Electrical upgrades are rarely one of the first things that most homeowners consider when remodeling or putting an addition onto their home. Modern electrical systems are reliable and robust, which means that it often seems unnecessary to perform major upgrades. While this is generally true, an upgrade is worth considering any time you are changing or adding new branch circuits to your home. A common way to upgrade electrical service is to add a new subpanel.
What Is a Subpanel?
The purpose of your home's main electrical panel is to distribute the mains electricity entering your house into individual branch circuits. Depending on the design of your home's electrical system, each branch may supply power to one or more rooms. In some cases, a branch may be dedicated to a single appliance as well. Each of the branch circuits has its own circuit breaker within the main electrical panel. A subpanel is simply a smaller "child" service panel which branches from the main panel and provides a single point of origin for multiple branch circuits.
Note that subpanels are still part of the home's main electrical system. The subpanel is fed by a circuit in the main panel, so metering for branch circuits that originate with the subpanel is still on the home's main circuit. For separate metering (such as might be desirable for rental units), additional steps are necessary. Instead, subpanels are typically used in a few different scenarios for single-family homes.
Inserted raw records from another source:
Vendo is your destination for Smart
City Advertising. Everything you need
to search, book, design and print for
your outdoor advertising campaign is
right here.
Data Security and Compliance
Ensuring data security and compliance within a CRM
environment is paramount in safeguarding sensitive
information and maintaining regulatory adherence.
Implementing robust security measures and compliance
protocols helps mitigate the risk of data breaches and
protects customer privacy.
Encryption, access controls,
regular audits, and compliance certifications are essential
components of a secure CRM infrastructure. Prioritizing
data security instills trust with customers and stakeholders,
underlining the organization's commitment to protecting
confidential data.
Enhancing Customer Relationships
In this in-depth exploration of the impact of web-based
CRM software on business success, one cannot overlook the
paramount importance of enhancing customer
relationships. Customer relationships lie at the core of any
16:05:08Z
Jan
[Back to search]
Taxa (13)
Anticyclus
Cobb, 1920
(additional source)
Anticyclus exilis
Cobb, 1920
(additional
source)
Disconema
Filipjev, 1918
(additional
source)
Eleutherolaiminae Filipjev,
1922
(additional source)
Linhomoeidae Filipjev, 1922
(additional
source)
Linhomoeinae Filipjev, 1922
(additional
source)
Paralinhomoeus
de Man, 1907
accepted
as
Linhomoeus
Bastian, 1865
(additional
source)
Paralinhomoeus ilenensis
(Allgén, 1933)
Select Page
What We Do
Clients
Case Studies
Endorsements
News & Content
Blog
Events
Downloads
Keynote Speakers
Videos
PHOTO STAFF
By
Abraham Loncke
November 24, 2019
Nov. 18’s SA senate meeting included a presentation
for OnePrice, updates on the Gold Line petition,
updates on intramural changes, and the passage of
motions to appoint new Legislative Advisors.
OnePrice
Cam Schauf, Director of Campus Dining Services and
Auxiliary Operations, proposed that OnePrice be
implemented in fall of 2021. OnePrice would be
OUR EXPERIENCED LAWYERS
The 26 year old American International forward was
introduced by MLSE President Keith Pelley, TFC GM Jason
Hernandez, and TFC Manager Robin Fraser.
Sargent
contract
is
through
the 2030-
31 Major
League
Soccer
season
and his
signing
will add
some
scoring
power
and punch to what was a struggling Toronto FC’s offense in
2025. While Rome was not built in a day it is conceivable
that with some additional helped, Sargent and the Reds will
Additions May Require a New Subpanel
It is typical to install a subpanel for an addition if there is no longer physical space available in the main panel for the new branch circuits. Replacing the main service panel can be a significantly more expensive and disruptive job than simply adding a new subpanel, so this upgrade commonly allows homeowners to save some money. Although adding additional branch circuits to the main panel is still preferable if possible, the use of a subpanel does allow the addition's electrical circuits to be cleanly separated from those used for the rest of the house.
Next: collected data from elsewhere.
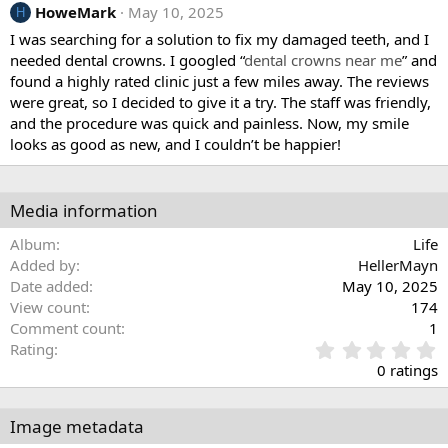
HoweMark
May 10, 2025
H
I was searching for a solution to fix my damaged teeth, and I
needed dental crowns. I googled “
dental crowns near me
” and
found a highly rated clinic just a few miles away. The reviews
were great, so I decided to give it a try. The staff was friendly,
and the procedure was quick and painless. Now, my smile
looks as good as new, and I couldn’t be happier!
Media information
Album
Life
Added by
HellerMayn
Date added
May 10, 2025
View count
174
Comment count
1
0
Rating
.
0 ratings
0
0
s
Image metadata
t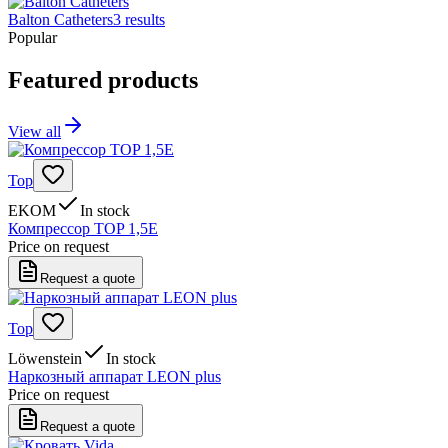
Balton Catheters
3
results
Popular
Featured products
View all
Top
EKOM
In stock
Компрессор TOP 1,5E
Price on request
Request a quote
Top
Löwenstein
In stock
Наркозный аппарат LEON plus
Price on request
Request a quote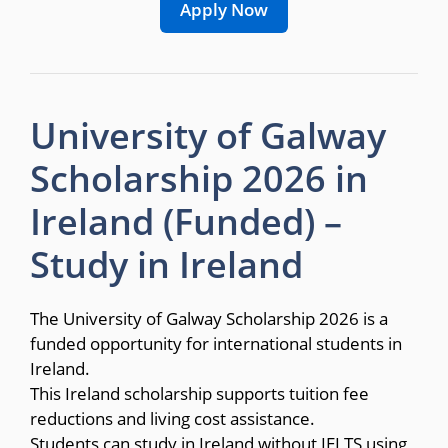
Apply Now
University of Galway
Scholarship 2026 in
Ireland (Funded) –
Study in Ireland
The University of Galway Scholarship 2026 is a
funded opportunity for international students in
Ireland.
This Ireland scholarship supports tuition fee
reductions and living cost assistance.
Students can study in Ireland without IELTS using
Separate Areas May Not Have Access to the Main Panel
Although subpanels alone are not sufficient to separate your electrical needs for a rental unit, there may be situations where accessing the main panel is difficult. One example would be if your home includes an in-law apartment or other separate living space that is still billed with your home's regular electrical service. In these cases, a subpanel inside the separate living space makes sense so that its occupant does not need to have access to the main panel in the event that a breaker trips. Adding a subpanel in this situation also makes it significantly easier to add separately metered service later should you decide to use the extra space as a rental unit.
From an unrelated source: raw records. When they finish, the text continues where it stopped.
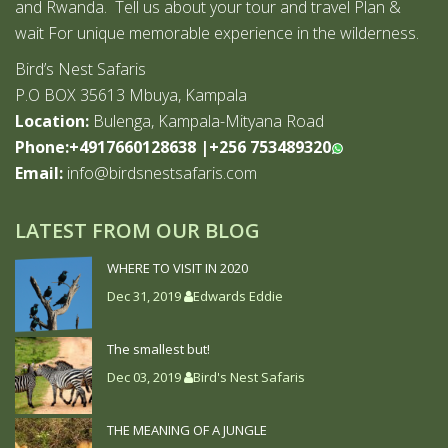
and Rwanda. Tell us about your tour and travel Plan &
wait For unique memorable experience in the wilderness.
Bird’s Nest Safaris
P.O BOX 35613 Mbuya, Kampala
Location:
Bulenga, Kampala-Mityana Road
Phone:+4917660128638
|
+256 753489320
Email:
info@birdsnestsafaris.com
LATEST FROM OUR BLOG
WHERE TO VISIT IN 2020
Dec 31, 2019
Edwards Eddie
The smallest but!
Dec 03, 2019
Bird's Nest Safaris
THE MEANING OF A JUNGLE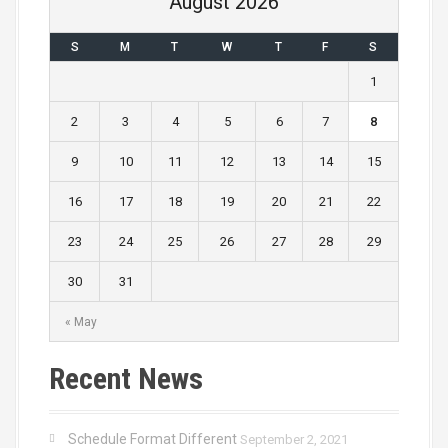
August 2026
S
M
T
W
T
F
S
1
2
3
4
5
6
7
8
9
10
11
12
13
14
15
16
17
18
19
20
21
22
23
24
25
26
27
28
29
30
31
« May
Recent News
Schedule Format Different
September 2, 2021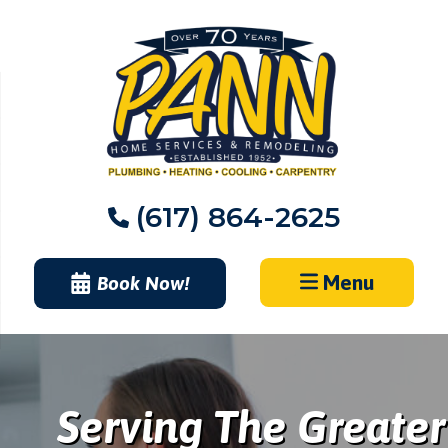
Skip
to
content
(617) 864-2625
Menu
Book Now!
Serving The Greater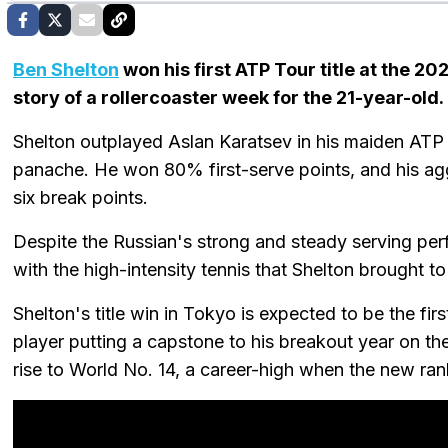
Ben Shelton
won his first ATP Tour title at the 20
story of a rollercoaster week for the 21-year-old.
Shelton outplayed Aslan Karatsev in his maiden ATP 
panache. He won 80% first-serve points, and his agg
six break points.
Despite the Russian's strong and steady serving pe
with the high-intensity tennis that Shelton brought to
Shelton's title win in Tokyo is expected to be the fir
player putting a capstone to his breakout year on t
rise to World No. 14, a career-high when the new r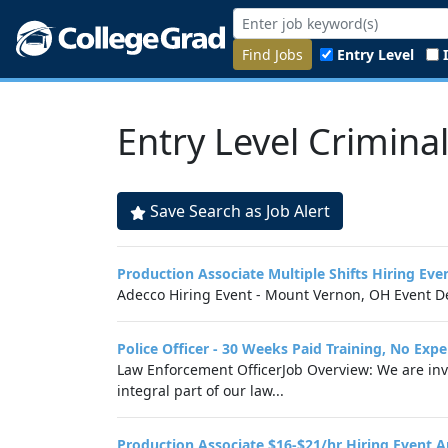
Find Jobs
Entry Level
Entry Level Criminal
Save Search as Job Alert
Production Associate Multiple Shifts Hiring E
Adecco Hiring Event - Mount Vernon, OH Event De
Police Officer - 30 Weeks Paid Training, No Exp
Law Enforcement OfficerJob Overview: We are invit
integral part of our law...
Production Associate $16-$21/hr Hiring Event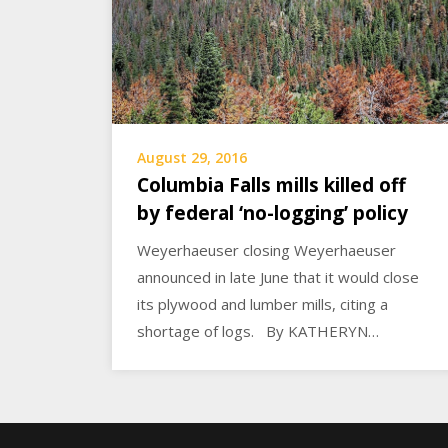
August 29, 2016
Columbia Falls mills killed off
by federal ‘no-logging’ policy
Weyerhaeuser closing Weyerhaeuser
announced in late June that it would close
its plywood and lumber mills, citing a
shortage of logs. By KATHERYN…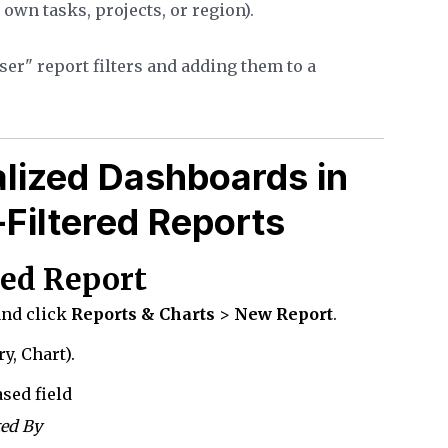
r own tasks, projects, or region).
er" report filters and adding them to a
lized Dashboards in
Filtered Reports
ered Report
and click
Reports & Charts
>
New Report
.
y, Chart).
sed field
ted By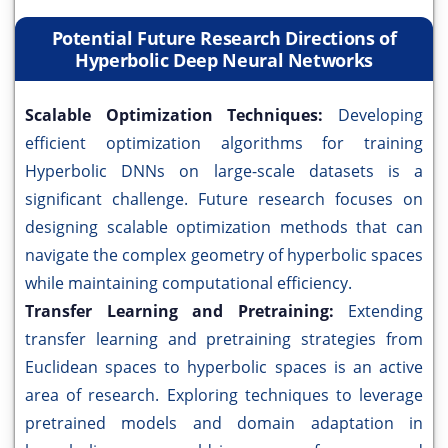
Potential Future Research Directions of
Hyperbolic Deep Neural Networks
Scalable Optimization Techniques:
Developing
efficient optimization algorithms for training
Hyperbolic DNNs on large-scale datasets is a
significant challenge. Future research focuses on
designing scalable optimization methods that can
navigate the complex geometry of hyperbolic spaces
while maintaining computational efficiency.
Transfer Learning and Pretraining:
Extending
transfer learning and pretraining strategies from
Euclidean spaces to hyperbolic spaces is an active
area of research. Exploring techniques to leverage
pretrained models and domain adaptation in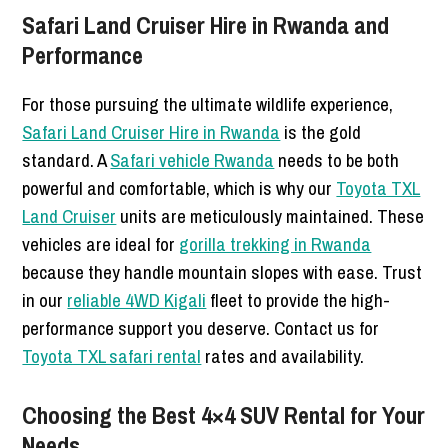
Safari Land Cruiser Hire in Rwanda and
Performance
For those pursuing the ultimate wildlife experience,
Safari Land Cruiser Hire in Rwanda
is the gold
standard. A
Safari vehicle Rwanda
needs to be both
powerful and comfortable, which is why our
Toyota TXL
Land Cruiser
units are meticulously maintained. These
vehicles are ideal for
gorilla trekking in Rwanda
because they handle mountain slopes with ease. Trust
in our
reliable 4WD Kigali
fleet to provide the high-
performance support you deserve. Contact us for
Toyota TXL safari rental
rates and availability.
Choosing the Best 4×4 SUV Rental for Your
Needs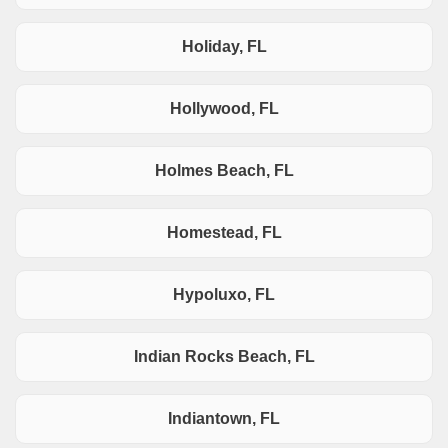
Holiday, FL
Hollywood, FL
Holmes Beach, FL
Homestead, FL
Hypoluxo, FL
Indian Rocks Beach, FL
Indiantown, FL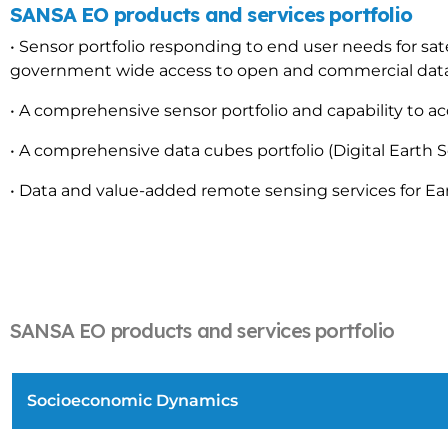
SANSA EO products and services portfolio
• Sensor portfolio responding to end user needs for sat
government wide access to open and commercial data
• A comprehensive sensor portfolio and capability to ac
• A comprehensive data cubes portfolio (Digital Earth S
• Data and value-added remote sensing services for E
SANSA EO products and services portfolio
Socioeconomic Dynamics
Subpanels Can Reduce Overcrowding in the Main Panel
Finally, subpanels are sometimes added as a way to deal with an overcrowded main service panel. Overcrowding is not necessarily a hazard in and of itself, but too many branch circuits on a single panel may sometimes create a hazard or a local code violation. These issues are usually discovered by electricians when performing some other service on the panel, and the addition of a subpanel can be a cost-effective way to mitigate the problem. By moving one or more of the existing branch circuits to a subpanel, the wiring in the main panel can be cleaned up and brought back into code.